━━━━━ Input for this task
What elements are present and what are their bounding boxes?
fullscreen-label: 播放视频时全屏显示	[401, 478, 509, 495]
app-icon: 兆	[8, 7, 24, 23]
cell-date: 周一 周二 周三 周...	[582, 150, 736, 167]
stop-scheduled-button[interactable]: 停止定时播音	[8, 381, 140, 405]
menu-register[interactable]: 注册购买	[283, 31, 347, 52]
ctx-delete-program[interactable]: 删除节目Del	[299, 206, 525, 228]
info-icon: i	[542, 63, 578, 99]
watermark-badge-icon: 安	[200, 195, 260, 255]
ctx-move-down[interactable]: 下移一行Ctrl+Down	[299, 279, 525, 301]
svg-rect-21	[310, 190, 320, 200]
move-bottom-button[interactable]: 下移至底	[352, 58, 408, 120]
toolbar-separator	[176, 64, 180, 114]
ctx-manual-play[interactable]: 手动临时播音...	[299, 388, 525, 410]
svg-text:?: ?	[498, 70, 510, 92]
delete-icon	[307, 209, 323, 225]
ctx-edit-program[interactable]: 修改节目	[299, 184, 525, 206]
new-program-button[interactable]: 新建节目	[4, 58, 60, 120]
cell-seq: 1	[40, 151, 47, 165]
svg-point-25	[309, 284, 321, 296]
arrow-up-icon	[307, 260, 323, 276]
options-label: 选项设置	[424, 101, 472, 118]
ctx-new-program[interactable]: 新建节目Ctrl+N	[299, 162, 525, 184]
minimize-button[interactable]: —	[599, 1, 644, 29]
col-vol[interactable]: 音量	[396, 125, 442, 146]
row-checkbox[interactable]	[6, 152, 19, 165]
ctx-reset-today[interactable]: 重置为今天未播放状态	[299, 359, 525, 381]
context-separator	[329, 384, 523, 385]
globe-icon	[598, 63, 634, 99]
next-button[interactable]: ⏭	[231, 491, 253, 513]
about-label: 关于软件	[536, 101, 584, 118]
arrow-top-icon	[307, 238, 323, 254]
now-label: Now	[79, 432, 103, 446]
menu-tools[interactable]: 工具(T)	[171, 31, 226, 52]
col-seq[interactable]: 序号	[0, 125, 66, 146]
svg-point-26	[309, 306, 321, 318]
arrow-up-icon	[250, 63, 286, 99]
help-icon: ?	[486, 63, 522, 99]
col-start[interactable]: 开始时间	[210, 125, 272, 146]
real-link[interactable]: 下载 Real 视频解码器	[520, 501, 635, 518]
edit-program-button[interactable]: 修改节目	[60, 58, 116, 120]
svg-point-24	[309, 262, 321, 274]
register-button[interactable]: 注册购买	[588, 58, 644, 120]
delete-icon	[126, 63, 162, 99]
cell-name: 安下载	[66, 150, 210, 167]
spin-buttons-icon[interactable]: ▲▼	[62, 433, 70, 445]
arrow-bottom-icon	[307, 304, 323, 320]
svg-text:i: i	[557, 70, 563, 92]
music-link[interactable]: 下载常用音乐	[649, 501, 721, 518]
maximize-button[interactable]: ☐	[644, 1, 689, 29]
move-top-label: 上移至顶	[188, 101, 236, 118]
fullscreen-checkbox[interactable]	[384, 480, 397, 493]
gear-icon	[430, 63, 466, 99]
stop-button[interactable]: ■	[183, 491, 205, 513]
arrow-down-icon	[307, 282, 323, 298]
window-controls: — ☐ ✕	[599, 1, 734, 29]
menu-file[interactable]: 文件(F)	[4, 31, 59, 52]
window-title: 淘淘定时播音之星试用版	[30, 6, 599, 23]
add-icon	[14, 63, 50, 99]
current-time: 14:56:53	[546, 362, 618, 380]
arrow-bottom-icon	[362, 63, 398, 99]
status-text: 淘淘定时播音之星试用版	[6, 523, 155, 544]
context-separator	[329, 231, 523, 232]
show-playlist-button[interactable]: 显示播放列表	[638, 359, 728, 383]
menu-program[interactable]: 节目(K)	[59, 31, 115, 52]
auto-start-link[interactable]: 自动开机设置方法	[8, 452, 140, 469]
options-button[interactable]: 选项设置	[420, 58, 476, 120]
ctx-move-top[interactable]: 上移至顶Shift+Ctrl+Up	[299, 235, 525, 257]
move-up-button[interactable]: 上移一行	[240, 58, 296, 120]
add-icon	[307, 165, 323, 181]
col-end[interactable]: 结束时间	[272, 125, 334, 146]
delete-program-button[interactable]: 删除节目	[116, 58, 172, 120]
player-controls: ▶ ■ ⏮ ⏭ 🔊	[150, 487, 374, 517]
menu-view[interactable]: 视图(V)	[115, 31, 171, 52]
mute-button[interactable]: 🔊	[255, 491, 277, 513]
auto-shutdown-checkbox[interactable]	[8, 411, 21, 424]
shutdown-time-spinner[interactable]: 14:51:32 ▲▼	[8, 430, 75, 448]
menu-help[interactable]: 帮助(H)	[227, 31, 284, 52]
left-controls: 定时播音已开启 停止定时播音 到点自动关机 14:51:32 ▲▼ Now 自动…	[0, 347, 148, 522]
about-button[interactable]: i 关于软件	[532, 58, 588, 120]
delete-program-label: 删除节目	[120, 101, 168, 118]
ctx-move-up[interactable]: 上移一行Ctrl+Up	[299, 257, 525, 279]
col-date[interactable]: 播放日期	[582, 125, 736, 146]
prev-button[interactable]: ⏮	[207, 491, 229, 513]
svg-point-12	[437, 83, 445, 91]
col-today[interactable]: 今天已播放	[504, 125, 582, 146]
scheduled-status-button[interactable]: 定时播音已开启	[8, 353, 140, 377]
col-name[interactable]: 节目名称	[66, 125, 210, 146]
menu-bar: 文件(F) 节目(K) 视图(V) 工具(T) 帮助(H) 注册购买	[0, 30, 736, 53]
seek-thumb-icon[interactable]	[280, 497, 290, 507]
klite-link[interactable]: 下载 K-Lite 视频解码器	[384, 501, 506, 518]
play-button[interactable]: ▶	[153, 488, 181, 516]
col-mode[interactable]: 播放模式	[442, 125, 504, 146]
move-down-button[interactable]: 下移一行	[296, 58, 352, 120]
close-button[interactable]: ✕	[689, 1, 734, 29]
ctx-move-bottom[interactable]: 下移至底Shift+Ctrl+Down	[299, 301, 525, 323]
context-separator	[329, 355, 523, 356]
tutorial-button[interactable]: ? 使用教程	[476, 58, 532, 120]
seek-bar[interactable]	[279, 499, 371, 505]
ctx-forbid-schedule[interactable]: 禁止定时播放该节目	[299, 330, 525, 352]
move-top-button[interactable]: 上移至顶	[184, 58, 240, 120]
━━━━━━━━━━
**What is expected:** Would you write out the data exactly as it reads?

**Expected output:**
What elements are present and what are their bounding boxes?
fullscreen-label: 播放视频时全屏显示	[401, 478, 509, 495]
app-icon: 兆	[8, 7, 24, 23]
cell-date: 周一 周二 周三 周...	[582, 150, 736, 167]
stop-scheduled-button[interactable]: 停止定时播音	[8, 381, 140, 405]
menu-register[interactable]: 注册购买	[283, 31, 347, 52]
ctx-delete-program[interactable]: 删除节目Del	[299, 206, 525, 228]
info-icon: i	[542, 63, 578, 99]
watermark-badge-icon: 安	[200, 195, 260, 255]
ctx-move-down[interactable]: 下移一行Ctrl+Down	[299, 279, 525, 301]
svg-rect-21	[310, 190, 320, 200]
move-bottom-button[interactable]: 下移至底	[352, 58, 408, 120]
toolbar-separator	[176, 64, 180, 114]
ctx-manual-play[interactable]: 手动临时播音...	[299, 388, 525, 410]
svg-text:?: ?	[498, 70, 510, 92]
delete-icon	[307, 209, 323, 225]
ctx-edit-program[interactable]: 修改节目	[299, 184, 525, 206]
new-program-button[interactable]: 新建节目	[4, 58, 60, 120]
cell-seq: 1	[40, 151, 47, 165]
svg-point-25	[309, 284, 321, 296]
arrow-up-icon	[307, 260, 323, 276]
options-label: 选项设置	[424, 101, 472, 118]
ctx-new-program[interactable]: 新建节目Ctrl+N	[299, 162, 525, 184]
minimize-button[interactable]: —	[599, 1, 644, 29]
col-vol[interactable]: 音量	[396, 125, 442, 146]
row-checkbox[interactable]	[6, 152, 19, 165]
ctx-reset-today[interactable]: 重置为今天未播放状态	[299, 359, 525, 381]
context-separator	[329, 384, 523, 385]
globe-icon	[598, 63, 634, 99]
next-button[interactable]: ⏭	[231, 491, 253, 513]
about-label: 关于软件	[536, 101, 584, 118]
arrow-top-icon	[307, 238, 323, 254]
now-label: Now	[79, 432, 103, 446]
menu-tools[interactable]: 工具(T)	[171, 31, 226, 52]
col-seq[interactable]: 序号	[0, 125, 66, 146]
svg-point-26	[309, 306, 321, 318]
arrow-up-icon	[250, 63, 286, 99]
help-icon: ?	[486, 63, 522, 99]
col-start[interactable]: 开始时间	[210, 125, 272, 146]
real-link[interactable]: 下载 Real 视频解码器	[520, 501, 635, 518]
edit-program-button[interactable]: 修改节目	[60, 58, 116, 120]
svg-point-24	[309, 262, 321, 274]
register-button[interactable]: 注册购买	[588, 58, 644, 120]
delete-icon	[126, 63, 162, 99]
cell-name: 安下载	[66, 150, 210, 167]
spin-buttons-icon[interactable]: ▲▼	[62, 433, 70, 445]
arrow-bottom-icon	[307, 304, 323, 320]
svg-text:i: i	[557, 70, 563, 92]
music-link[interactable]: 下载常用音乐	[649, 501, 721, 518]
maximize-button[interactable]: ☐	[644, 1, 689, 29]
move-top-label: 上移至顶	[188, 101, 236, 118]
fullscreen-checkbox[interactable]	[384, 480, 397, 493]
gear-icon	[430, 63, 466, 99]
stop-button[interactable]: ■	[183, 491, 205, 513]
arrow-down-icon	[307, 282, 323, 298]
window-controls: — ☐ ✕	[599, 1, 734, 29]
menu-file[interactable]: 文件(F)	[4, 31, 59, 52]
window-title: 淘淘定时播音之星试用版	[30, 6, 599, 23]
add-icon	[14, 63, 50, 99]
current-time: 14:56:53	[546, 362, 618, 380]
arrow-bottom-icon	[362, 63, 398, 99]
status-text: 淘淘定时播音之星试用版	[6, 523, 155, 544]
context-separator	[329, 231, 523, 232]
show-playlist-button[interactable]: 显示播放列表	[638, 359, 728, 383]
menu-program[interactable]: 节目(K)	[59, 31, 115, 52]
auto-start-link[interactable]: 自动开机设置方法	[8, 452, 140, 469]
options-button[interactable]: 选项设置	[420, 58, 476, 120]
ctx-move-top[interactable]: 上移至顶Shift+Ctrl+Up	[299, 235, 525, 257]
move-up-button[interactable]: 上移一行	[240, 58, 296, 120]
add-icon	[307, 165, 323, 181]
col-end[interactable]: 结束时间	[272, 125, 334, 146]
delete-program-button[interactable]: 删除节目	[116, 58, 172, 120]
player-controls: ▶ ■ ⏮ ⏭ 🔊	[150, 487, 374, 517]
menu-view[interactable]: 视图(V)	[115, 31, 171, 52]
mute-button[interactable]: 🔊	[255, 491, 277, 513]
auto-shutdown-checkbox[interactable]	[8, 411, 21, 424]
shutdown-time-spinner[interactable]: 14:51:32 ▲▼	[8, 430, 75, 448]
menu-help[interactable]: 帮助(H)	[227, 31, 284, 52]
left-controls: 定时播音已开启 停止定时播音 到点自动关机 14:51:32 ▲▼ Now 自动…	[0, 347, 148, 522]
about-button[interactable]: i 关于软件	[532, 58, 588, 120]
delete-program-label: 删除节目	[120, 101, 168, 118]
ctx-move-up[interactable]: 上移一行Ctrl+Up	[299, 257, 525, 279]
col-date[interactable]: 播放日期	[582, 125, 736, 146]
prev-button[interactable]: ⏮	[207, 491, 229, 513]
svg-point-12	[437, 83, 445, 91]
col-today[interactable]: 今天已播放	[504, 125, 582, 146]
scheduled-status-button[interactable]: 定时播音已开启	[8, 353, 140, 377]
col-name[interactable]: 节目名称	[66, 125, 210, 146]
menu-bar: 文件(F) 节目(K) 视图(V) 工具(T) 帮助(H) 注册购买	[0, 30, 736, 53]
seek-thumb-icon[interactable]	[280, 497, 290, 507]
klite-link[interactable]: 下载 K-Lite 视频解码器	[384, 501, 506, 518]
play-button[interactable]: ▶	[153, 488, 181, 516]
col-mode[interactable]: 播放模式	[442, 125, 504, 146]
move-down-button[interactable]: 下移一行	[296, 58, 352, 120]
close-button[interactable]: ✕	[689, 1, 734, 29]
ctx-move-bottom[interactable]: 下移至底Shift+Ctrl+Down	[299, 301, 525, 323]
context-separator	[329, 355, 523, 356]
tutorial-button[interactable]: ? 使用教程	[476, 58, 532, 120]
seek-bar[interactable]	[279, 499, 371, 505]
ctx-forbid-schedule[interactable]: 禁止定时播放该节目	[299, 330, 525, 352]
move-top-button[interactable]: 上移至顶	[184, 58, 240, 120]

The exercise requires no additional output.